§ Aim of the task:
Type out the whole listing again exactly, pictures omitted.

§ Input for this task:
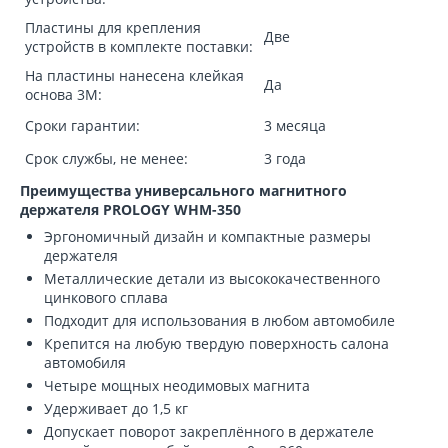
Пластины для крепления
Две
устройств в комплекте поставки:
На пластины нанесена клейкая
Да
основа 3М:
Сроки гарантии:
3 месяца
Срок службы, не менее:
3 года
Преимущества универсального магнитного
держателя PROLOGY WHM-350
Эргономичный дизайн и компактные размеры
держателя
Металлические детали из высококачественного
цинкового сплава
Подходит для использования в любом автомобиле
Крепится на любую твердую поверхность салона
автомобиля
Четыре мощных неодимовых магнита
Удерживает до 1,5 кг
Допускает поворот закреплённого в держателе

§ Answer to this task:
Пластины для крепления
Две
устройств в комплекте поставки:
На пластины нанесена клейкая
Да
основа 3М:
Сроки гарантии:
3 месяца
Срок службы, не менее:
3 года
Преимущества универсального магнитного
держателя PROLOGY WHM-350
Эргономичный дизайн и компактные размеры
держателя
Металлические детали из высококачественного
цинкового сплава
Подходит для использования в любом автомобиле
Крепится на любую твердую поверхность салона
автомобиля
Четыре мощных неодимовых магнита
Удерживает до 1,5 кг
Допускает поворот закреплённого в держателе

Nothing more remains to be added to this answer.